*** DATA SHOWN ***

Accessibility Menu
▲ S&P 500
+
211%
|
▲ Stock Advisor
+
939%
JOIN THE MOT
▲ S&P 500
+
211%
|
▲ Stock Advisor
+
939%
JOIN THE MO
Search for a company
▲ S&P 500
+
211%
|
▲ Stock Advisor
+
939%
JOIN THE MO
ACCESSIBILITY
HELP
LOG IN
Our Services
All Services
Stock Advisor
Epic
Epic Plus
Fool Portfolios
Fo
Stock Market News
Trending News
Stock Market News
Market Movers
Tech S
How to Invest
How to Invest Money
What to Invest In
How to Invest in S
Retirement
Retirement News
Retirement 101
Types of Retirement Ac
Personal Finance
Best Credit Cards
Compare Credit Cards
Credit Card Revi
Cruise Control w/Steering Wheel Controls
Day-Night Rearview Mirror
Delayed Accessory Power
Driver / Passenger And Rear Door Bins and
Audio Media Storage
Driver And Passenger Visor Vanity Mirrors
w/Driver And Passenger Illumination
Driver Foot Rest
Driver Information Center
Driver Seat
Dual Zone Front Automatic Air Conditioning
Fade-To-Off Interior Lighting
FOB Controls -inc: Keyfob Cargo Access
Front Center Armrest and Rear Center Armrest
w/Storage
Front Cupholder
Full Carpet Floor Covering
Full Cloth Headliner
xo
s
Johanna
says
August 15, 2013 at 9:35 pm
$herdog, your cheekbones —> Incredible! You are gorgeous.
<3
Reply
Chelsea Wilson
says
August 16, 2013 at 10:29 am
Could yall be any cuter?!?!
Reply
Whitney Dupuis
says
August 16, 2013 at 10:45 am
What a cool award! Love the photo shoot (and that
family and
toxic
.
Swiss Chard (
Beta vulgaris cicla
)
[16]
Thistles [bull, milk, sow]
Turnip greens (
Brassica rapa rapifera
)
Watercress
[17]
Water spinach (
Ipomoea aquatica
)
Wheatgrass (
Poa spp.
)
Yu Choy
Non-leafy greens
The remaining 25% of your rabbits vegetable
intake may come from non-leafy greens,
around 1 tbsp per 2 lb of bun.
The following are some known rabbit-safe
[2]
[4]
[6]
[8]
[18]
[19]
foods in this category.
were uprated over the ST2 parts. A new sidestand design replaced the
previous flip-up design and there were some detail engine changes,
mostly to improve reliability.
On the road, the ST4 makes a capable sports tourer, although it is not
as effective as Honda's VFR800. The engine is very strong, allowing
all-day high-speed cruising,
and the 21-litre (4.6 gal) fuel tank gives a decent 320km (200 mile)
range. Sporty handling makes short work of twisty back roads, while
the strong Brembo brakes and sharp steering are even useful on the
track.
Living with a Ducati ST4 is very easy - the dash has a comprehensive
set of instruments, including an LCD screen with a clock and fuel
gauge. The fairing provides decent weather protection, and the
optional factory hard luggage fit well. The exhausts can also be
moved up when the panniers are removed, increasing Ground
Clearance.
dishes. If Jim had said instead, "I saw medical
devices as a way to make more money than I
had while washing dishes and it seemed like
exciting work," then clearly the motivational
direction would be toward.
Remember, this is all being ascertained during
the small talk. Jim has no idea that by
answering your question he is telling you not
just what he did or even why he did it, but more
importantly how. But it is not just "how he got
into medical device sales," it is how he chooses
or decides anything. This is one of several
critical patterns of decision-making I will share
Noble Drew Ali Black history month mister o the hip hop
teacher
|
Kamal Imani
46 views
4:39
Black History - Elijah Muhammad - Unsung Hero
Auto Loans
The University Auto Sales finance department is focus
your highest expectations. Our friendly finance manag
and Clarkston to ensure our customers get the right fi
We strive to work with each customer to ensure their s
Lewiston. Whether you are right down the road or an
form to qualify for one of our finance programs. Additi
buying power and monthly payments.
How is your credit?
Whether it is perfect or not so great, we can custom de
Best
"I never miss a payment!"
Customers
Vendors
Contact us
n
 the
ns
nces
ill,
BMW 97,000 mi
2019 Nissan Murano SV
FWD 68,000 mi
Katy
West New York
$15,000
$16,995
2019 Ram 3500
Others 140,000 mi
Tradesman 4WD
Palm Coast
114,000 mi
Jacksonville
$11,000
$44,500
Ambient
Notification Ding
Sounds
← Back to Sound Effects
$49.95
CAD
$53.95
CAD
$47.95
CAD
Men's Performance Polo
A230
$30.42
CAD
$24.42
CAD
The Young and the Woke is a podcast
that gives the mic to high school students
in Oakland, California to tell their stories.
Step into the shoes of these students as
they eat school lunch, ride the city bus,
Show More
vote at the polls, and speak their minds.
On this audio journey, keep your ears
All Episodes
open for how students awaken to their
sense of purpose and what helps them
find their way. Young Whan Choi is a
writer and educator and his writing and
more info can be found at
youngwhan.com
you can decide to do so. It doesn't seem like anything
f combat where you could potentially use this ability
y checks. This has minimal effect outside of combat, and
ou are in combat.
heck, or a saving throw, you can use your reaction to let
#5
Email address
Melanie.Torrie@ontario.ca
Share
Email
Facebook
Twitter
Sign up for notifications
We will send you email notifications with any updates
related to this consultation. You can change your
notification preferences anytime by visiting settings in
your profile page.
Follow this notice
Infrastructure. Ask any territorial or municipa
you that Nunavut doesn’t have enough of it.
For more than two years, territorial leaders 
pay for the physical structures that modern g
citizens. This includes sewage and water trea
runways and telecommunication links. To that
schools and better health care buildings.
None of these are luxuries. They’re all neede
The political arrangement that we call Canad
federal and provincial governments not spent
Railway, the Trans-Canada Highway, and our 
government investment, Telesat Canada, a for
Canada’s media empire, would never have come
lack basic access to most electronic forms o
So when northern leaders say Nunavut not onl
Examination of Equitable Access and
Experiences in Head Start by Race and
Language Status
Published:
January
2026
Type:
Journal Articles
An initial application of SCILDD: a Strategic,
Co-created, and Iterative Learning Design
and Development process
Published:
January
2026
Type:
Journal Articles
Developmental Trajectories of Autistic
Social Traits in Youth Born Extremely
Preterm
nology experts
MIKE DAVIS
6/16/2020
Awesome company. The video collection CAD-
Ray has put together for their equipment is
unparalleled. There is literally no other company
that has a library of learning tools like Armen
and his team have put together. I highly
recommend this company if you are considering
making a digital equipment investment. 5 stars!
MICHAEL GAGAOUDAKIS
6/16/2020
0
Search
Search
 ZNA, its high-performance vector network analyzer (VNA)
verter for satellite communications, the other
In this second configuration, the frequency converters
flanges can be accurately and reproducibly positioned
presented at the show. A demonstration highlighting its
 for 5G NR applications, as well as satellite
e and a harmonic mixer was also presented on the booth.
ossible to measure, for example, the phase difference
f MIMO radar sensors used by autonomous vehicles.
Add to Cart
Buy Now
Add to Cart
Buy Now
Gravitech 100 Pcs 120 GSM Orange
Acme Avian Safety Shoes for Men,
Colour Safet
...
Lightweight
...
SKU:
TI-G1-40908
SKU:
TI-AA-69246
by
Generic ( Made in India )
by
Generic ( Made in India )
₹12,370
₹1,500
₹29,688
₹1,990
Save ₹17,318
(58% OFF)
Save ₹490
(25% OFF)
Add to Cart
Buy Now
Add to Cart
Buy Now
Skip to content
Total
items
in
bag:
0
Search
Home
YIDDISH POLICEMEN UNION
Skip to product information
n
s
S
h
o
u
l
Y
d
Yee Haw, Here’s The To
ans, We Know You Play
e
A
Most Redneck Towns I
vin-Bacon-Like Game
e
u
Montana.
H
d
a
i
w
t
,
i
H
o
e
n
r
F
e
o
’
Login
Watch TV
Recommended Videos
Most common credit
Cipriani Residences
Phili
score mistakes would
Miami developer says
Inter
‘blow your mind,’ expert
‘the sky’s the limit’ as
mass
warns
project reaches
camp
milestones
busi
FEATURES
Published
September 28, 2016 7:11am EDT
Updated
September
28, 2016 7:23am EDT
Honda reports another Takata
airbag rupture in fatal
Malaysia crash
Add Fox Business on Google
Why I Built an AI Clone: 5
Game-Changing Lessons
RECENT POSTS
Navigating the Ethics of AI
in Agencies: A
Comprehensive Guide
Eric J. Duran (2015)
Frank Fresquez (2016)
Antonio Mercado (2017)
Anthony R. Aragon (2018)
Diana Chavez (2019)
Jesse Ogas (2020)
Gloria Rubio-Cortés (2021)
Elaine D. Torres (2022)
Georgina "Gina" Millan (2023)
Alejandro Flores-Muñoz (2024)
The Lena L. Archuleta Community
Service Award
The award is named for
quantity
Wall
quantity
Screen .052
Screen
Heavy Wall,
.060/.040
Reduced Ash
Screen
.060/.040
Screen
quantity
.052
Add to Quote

*** End of DATA SHOWN ***

## WHAT IS BEING ASKED
All lines above from the one holding "Whitney Dupuis" to the one holding "foods in this category.", inclusive, are to be copied exactly; no other line is wanted.

## SOLUTION TO THIS EXERCISE
Whitney Dupuis
says
August 16, 2013 at 10:45 am
What a cool award! Love the photo shoot (and that
family and
toxic
.
Swiss Chard (
Beta vulgaris cicla
)
[16]
Thistles [bull, milk, sow]
Turnip greens (
Brassica rapa rapifera
)
Watercress
[17]
Water spinach (
Ipomoea aquatica
)
Wheatgrass (
Poa spp.
)
Yu Choy
Non-leafy greens
The remaining 25% of your rabbits vegetable
intake may come from non-leafy greens,
around 1 tbsp per 2 lb of bun.
The following are some known rabbit-safe
[2]
[4]
[6]
[8]
[18]
[19]
foods in this category.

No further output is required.